= Aim of the task =
Retype every line from the start of the data down to and including the line with "Подписка на РБК". Skip the pictures.

(Saved entries)
————

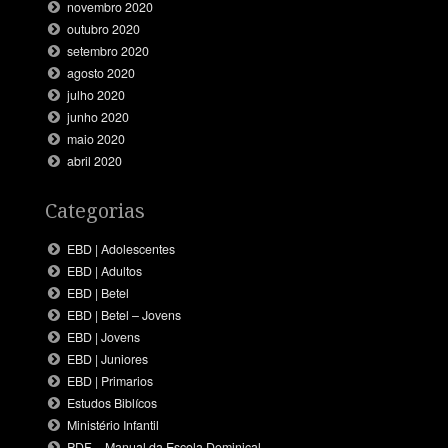
novembro 2020
outubro 2020
setembro 2020
agosto 2020
julho 2020
junho 2020
maio 2020
abril 2020
Categorias
EBD | Adolescentes
EBD | Adultos
EBD | Betel
EBD | Betel – Jovens
EBD | Jovens
EBD | Juniores
EBD | Primarios
Estudos Biblícos
Ministério Infantil
PDF – Manual da Escola Dominical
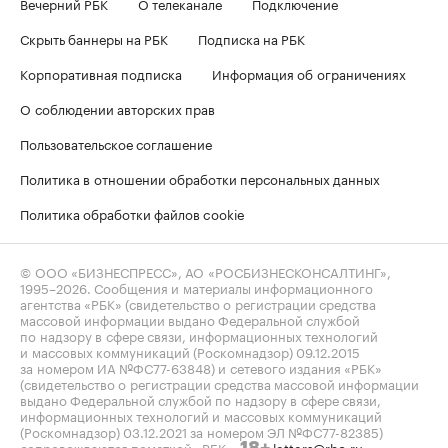
Вечерний РБК
О телеканале
Подключение
Скрыть баннеры на РБК
Подписка на РБК
Корпоративная подписка
Информация об ограничениях
О соблюдении авторских прав
Пользовательское соглашение
Политика в отношении обработки персональных данных
Политика обработки файлов cookie
© ООО «БИЗНЕСПРЕСС», АО «РОСБИЗНЕСКОНСАЛТИНГ»,
1995–2026
. Сообщения и материалы информационного
агентства «РБК» (свидетельство о регистрации средства
массовой информации выдано Федеральной службой
по надзору в сфере связи, информационных технологий
и массовых коммуникаций (Роскомнадзор) 09.12.2015
за номером ИА №ФС77-63848) и сетевого издания «РБК»
(свидетельство о регистрации средства массовой информации
выдано Федеральной службой по надзору в сфере связи,
информационных технологий и массовых коммуникаций
(Роскомнадзор) 03.12.2021 за номером ЭЛ №ФС77-82385)
сопровождаются пометкой «РБК».
letters@rbc.ru
18+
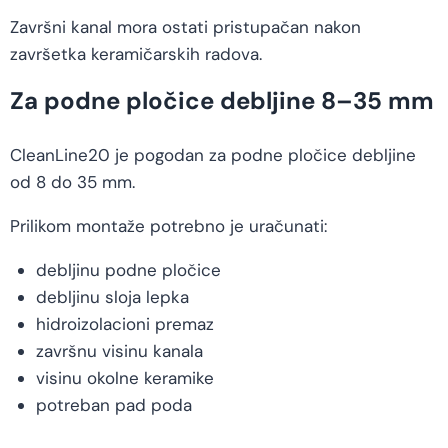
Završni kanal mora ostati pristupačan nakon
završetka keramičarskih radova.
Za podne pločice debljine 8–35 mm
CleanLine20 je pogodan za podne pločice debljine
od 8 do 35 mm.
Prilikom montaže potrebno je uračunati:
debljinu podne pločice
debljinu sloja lepka
hidroizolacioni premaz
završnu visinu kanala
visinu okolne keramike
potreban pad poda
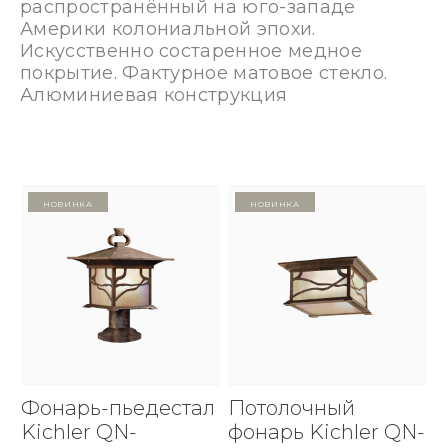
распространённый на юго-западе
Америки колониальной эпохи.
Искусственно состаренное медное
покрытие. Фактурное матовое стекло.
Алюминиевая конструкция
Новинка
Новинка
Фонарь-пьедестал
Потолочный
Kichler QN-
фонарь Kichler QN-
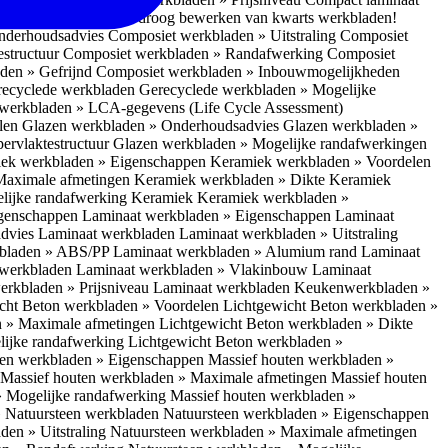
 bescherm je bij het droog bewerken van kwarts werkbladen!
nderhoudsadvies
Composiet werkbladen » Uitstraling
Composiet
estructuur
Composiet werkbladen » Randafwerking
Composiet
den » Gefrijnd
Composiet werkbladen » Inbouwmogelijkheden
recyclede werkbladen
Gerecyclede werkbladen » Mogelijke
werkbladen » LCA-gegevens (Life Cycle Assessment)
elen
Glazen werkbladen » Onderhoudsadvies
Glazen werkbladen »
ervlaktestructuur
Glazen werkbladen » Mogelijke randafwerkingen
ek werkbladen » Eigenschappen
Keramiek werkbladen » Voordelen
Maximale afmetingen
Keramiek werkbladen » Dikte
Keramiek
lijke randafwerking Keramiek
Keramiek werkbladen »
igenschappen
Laminaat werkbladen » Eigenschappen
Laminaat
dvies Laminaat werkbladen
Laminaat werkbladen » Uitstraling
kbladen » ABS/PP
Laminaat werkbladen » Alumium rand
Laminaat
 werkbladen
Laminaat werkbladen » Vlakinbouw
Laminaat
erkbladen » Prijsniveau Laminaat werkbladen
Keukenwerkbladen »
cht Beton werkbladen » Voordelen
Lichtgewicht Beton werkbladen »
n » Maximale afmetingen
Lichtgewicht Beton werkbladen » Dikte
lijke randafwerking
Lichtgewicht Beton werkbladen »
ten werkbladen » Eigenschappen
Massief houten werkbladen »
Massief houten werkbladen » Maximale afmetingen
Massief houten
» Mogelijke randafwerking
Massief houten werkbladen »
 Natuursteen werkbladen
Natuursteen werkbladen » Eigenschappen
den » Uitstraling
Natuursteen werkbladen » Maximale afmetingen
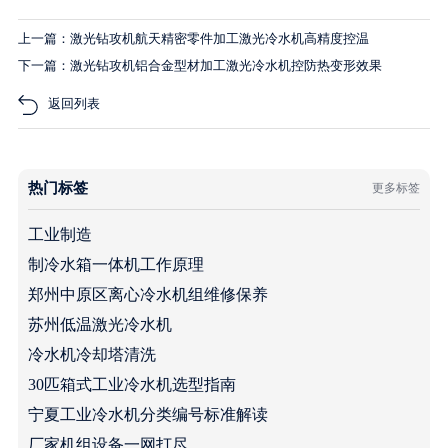
上一篇：激光钻攻机航天精密零件加工激光冷水机高精度控温
下一篇：激光钻攻机铝合金型材加工激光冷水机控防热变形效果
返回列表
热门标签
更多标签
工业制造
制冷水箱一体机工作原理
郑州中原区离心冷水机组维修保养
苏州低温激光冷水机
冷水机冷却塔清洗
30匹箱式工业冷水机选型指南
宁夏工业冷水机分类编号标准解读
厂家机组设备一网打尽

————

= Solution to this exercise =
novembro 2020
outubro 2020
setembro 2020
agosto 2020
julho 2020
junho 2020
maio 2020
abril 2020
Categorias
EBD | Adolescentes
EBD | Adultos
EBD | Betel
EBD | Betel – Jovens
EBD | Jovens
EBD | Juniores
EBD | Primarios
Estudos Biblícos
Ministério Infantil
PDF – Manual da Escola Dominical
Вечерний РБК
О телеканале
Подключение
Скрыть баннеры на РБК
Подписка на РБК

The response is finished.